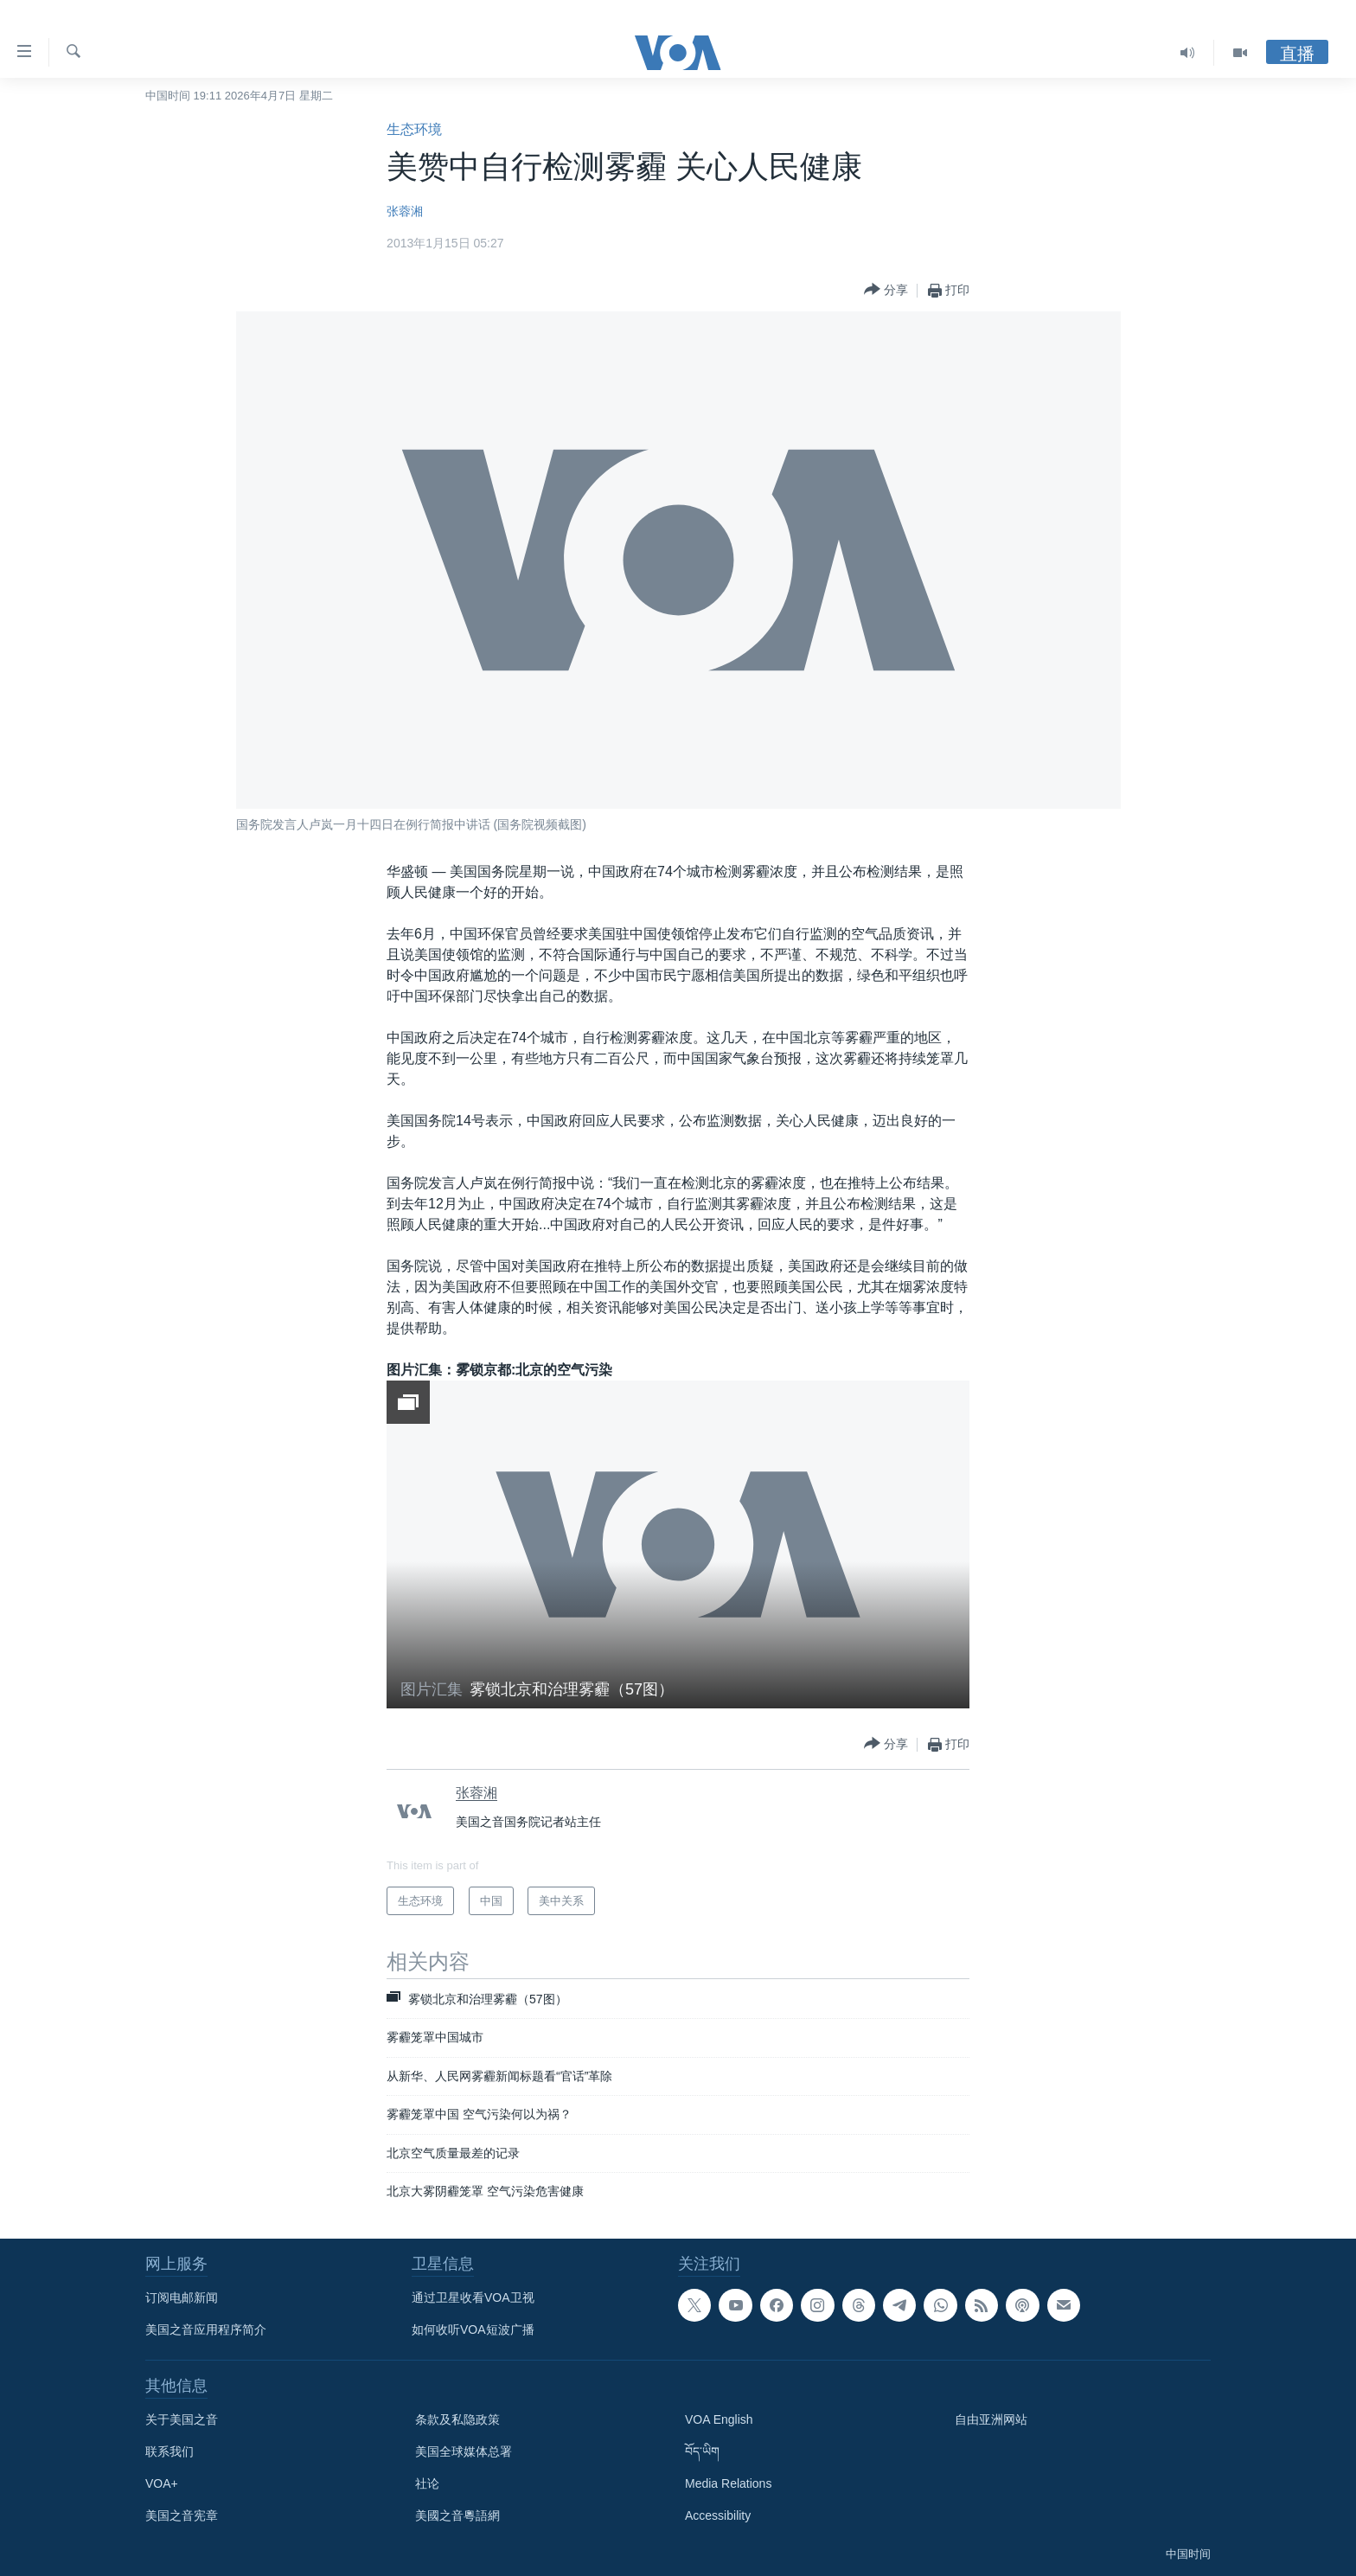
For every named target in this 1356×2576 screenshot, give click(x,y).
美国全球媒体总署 (463, 2451)
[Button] (886, 290)
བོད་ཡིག (702, 2451)
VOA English (719, 2419)
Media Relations (728, 2483)
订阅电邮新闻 (181, 2297)
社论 (427, 2483)
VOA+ (161, 2483)
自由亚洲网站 (991, 2419)
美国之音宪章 (181, 2515)
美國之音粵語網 (457, 2515)
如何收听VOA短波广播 (473, 2329)
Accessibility (718, 2515)
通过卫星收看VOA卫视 (473, 2297)
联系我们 (169, 2451)
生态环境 (414, 129)
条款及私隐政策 (457, 2419)
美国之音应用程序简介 (205, 2329)
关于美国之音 (181, 2419)
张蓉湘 (405, 211)
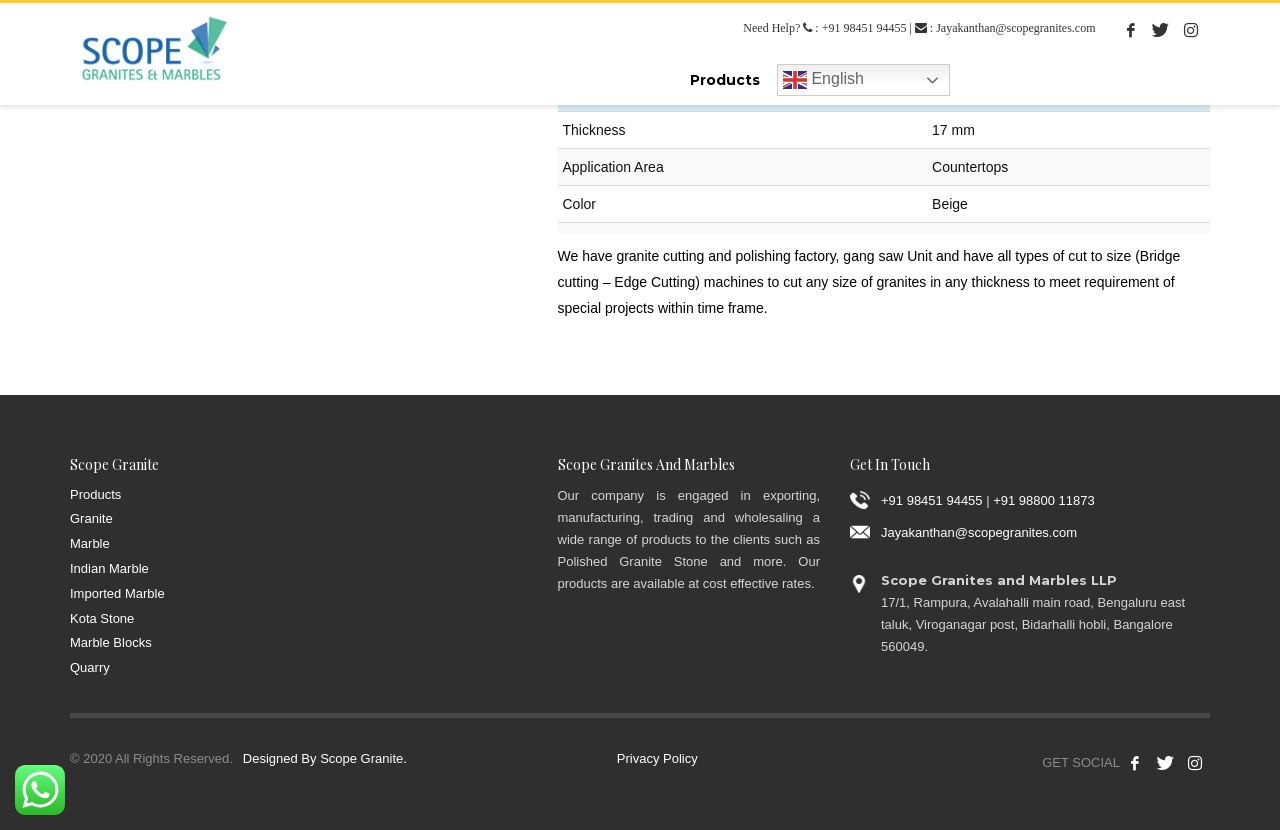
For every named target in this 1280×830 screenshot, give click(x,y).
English (823, 80)
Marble (90, 543)
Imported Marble (117, 593)
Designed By (280, 758)
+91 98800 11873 (1044, 499)
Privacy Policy (657, 758)
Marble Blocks (111, 642)
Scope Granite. (363, 758)
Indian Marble (109, 568)
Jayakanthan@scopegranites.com (1015, 28)
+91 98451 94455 (864, 28)
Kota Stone (102, 618)
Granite (91, 518)
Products (95, 494)
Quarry (90, 667)
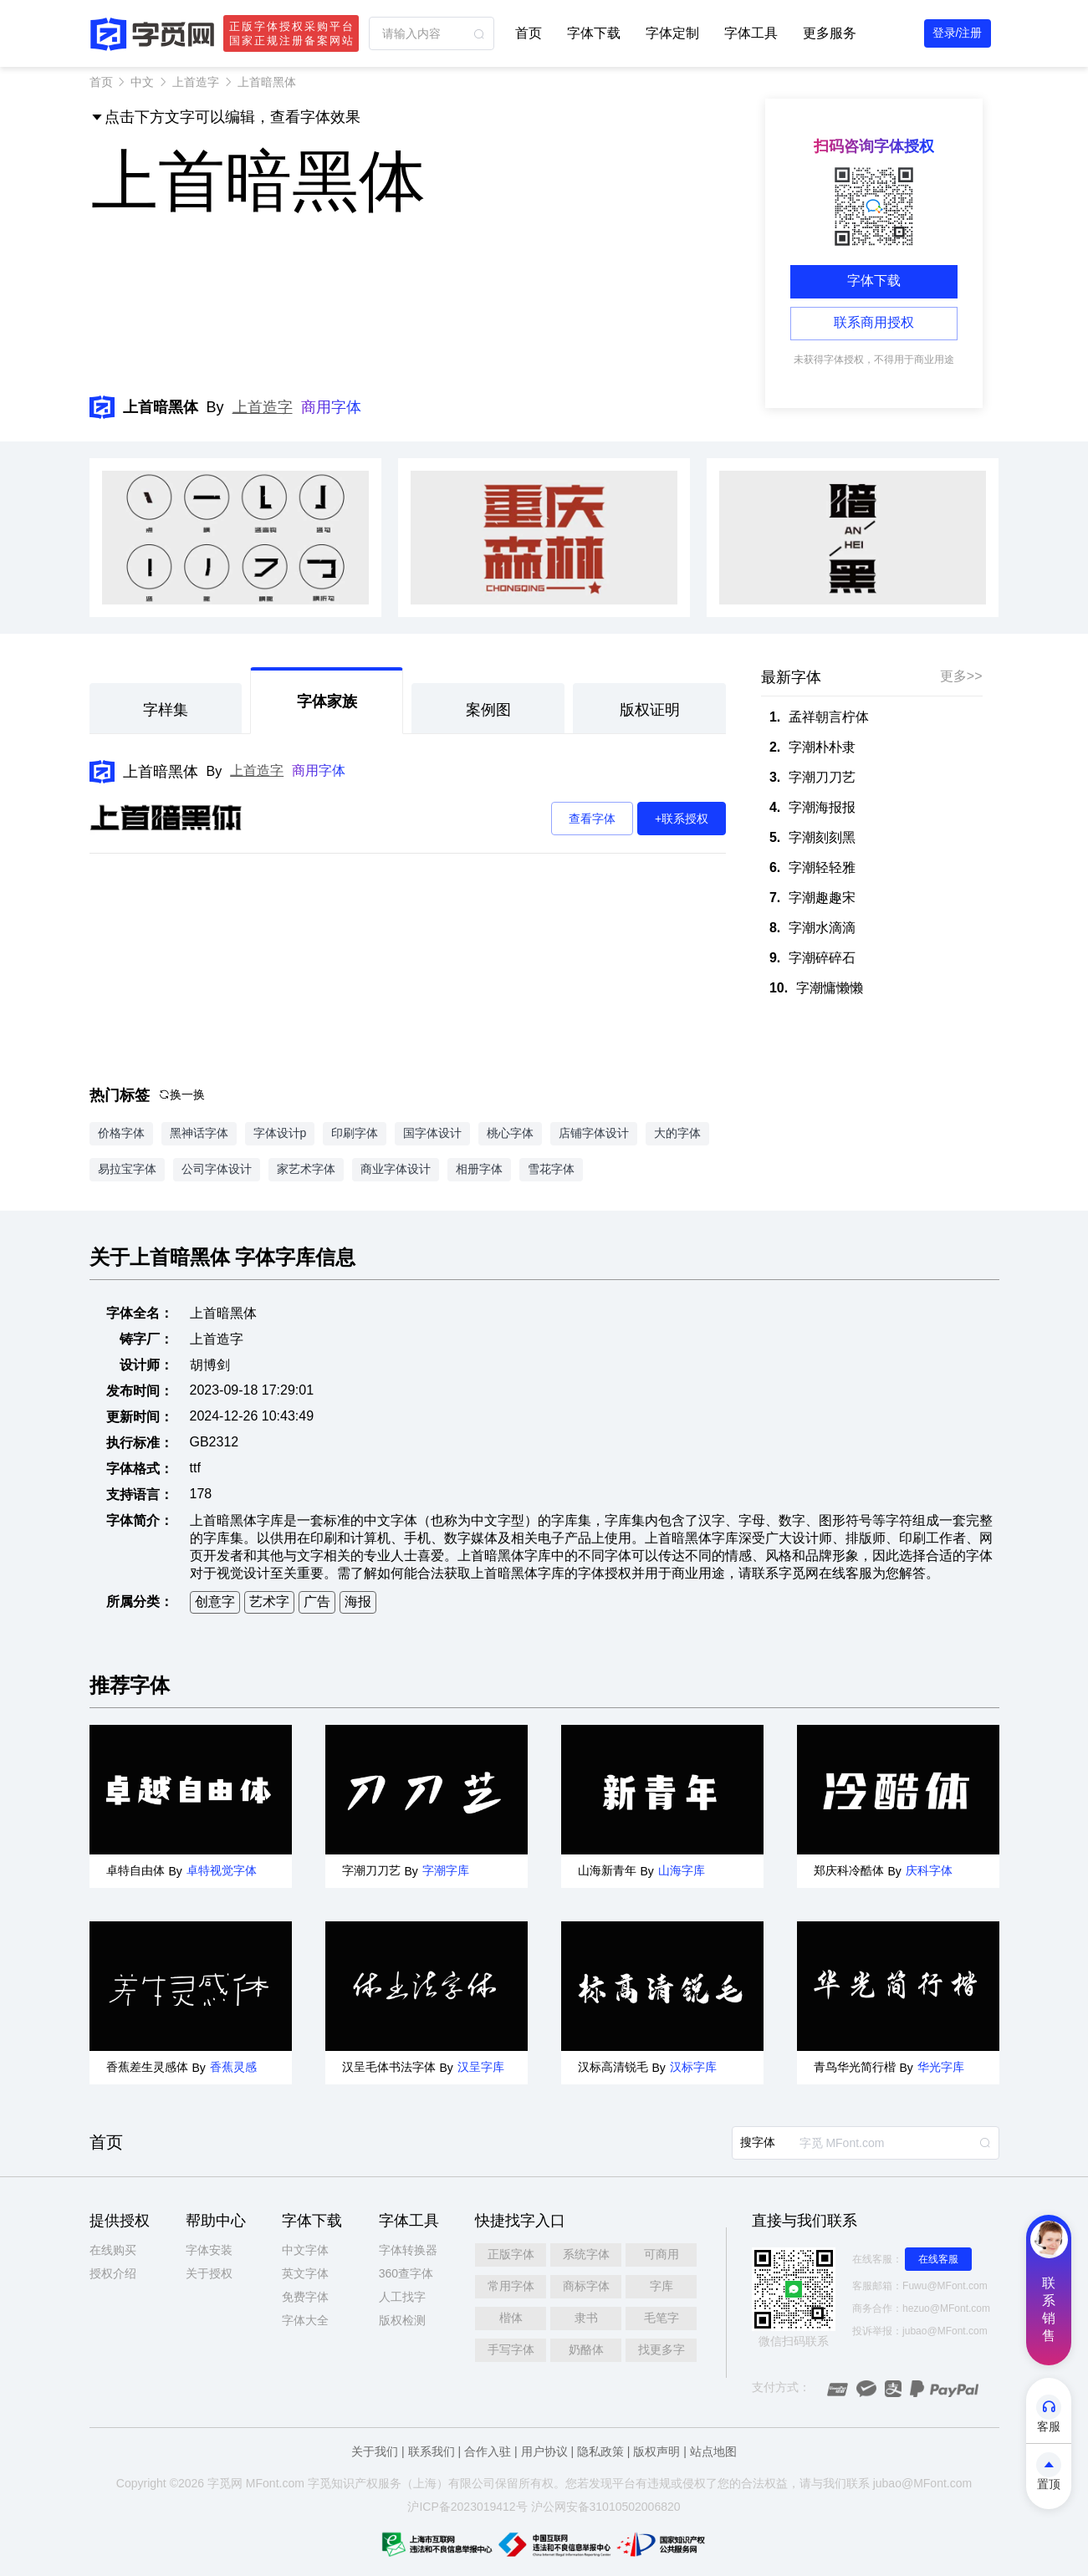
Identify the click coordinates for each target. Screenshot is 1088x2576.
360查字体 (406, 2273)
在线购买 (112, 2250)
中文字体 (305, 2250)
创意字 (215, 1601)
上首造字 (195, 82)
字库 (661, 2286)
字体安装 (209, 2250)
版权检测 (402, 2320)
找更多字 (661, 2349)
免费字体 (305, 2296)
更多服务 (829, 33)
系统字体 (586, 2254)
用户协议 (544, 2451)
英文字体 (305, 2273)
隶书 (586, 2317)
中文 (142, 82)
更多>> (961, 676)
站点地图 (713, 2451)
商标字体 (586, 2286)
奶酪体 (586, 2349)
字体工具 (751, 33)
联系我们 (431, 2451)
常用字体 (511, 2286)
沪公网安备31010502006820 (606, 2506)
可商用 (661, 2254)
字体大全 (305, 2320)
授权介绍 (112, 2273)
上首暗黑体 (160, 771)
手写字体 (511, 2349)
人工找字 (402, 2296)
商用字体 (331, 407)
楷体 (511, 2317)
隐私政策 (600, 2451)
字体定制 (672, 33)
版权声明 (656, 2451)
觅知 (331, 2483)
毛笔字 (661, 2317)
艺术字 (269, 1601)
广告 (317, 1601)
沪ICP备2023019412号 (467, 2506)
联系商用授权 (874, 322)
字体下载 (594, 33)
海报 (358, 1601)
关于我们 (374, 2451)
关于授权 (209, 2273)
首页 (528, 33)
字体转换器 (408, 2250)
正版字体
# # # #
§ **EXERCISE PROMPT**
Anywhere the listing shows the word "this", copy the full line.

§ **TASK OUTPUT**
For every named target in this 1356×2576 screenshot, give click(x,y).
For every named target in this 1280×830 screenshot, give click(x,y).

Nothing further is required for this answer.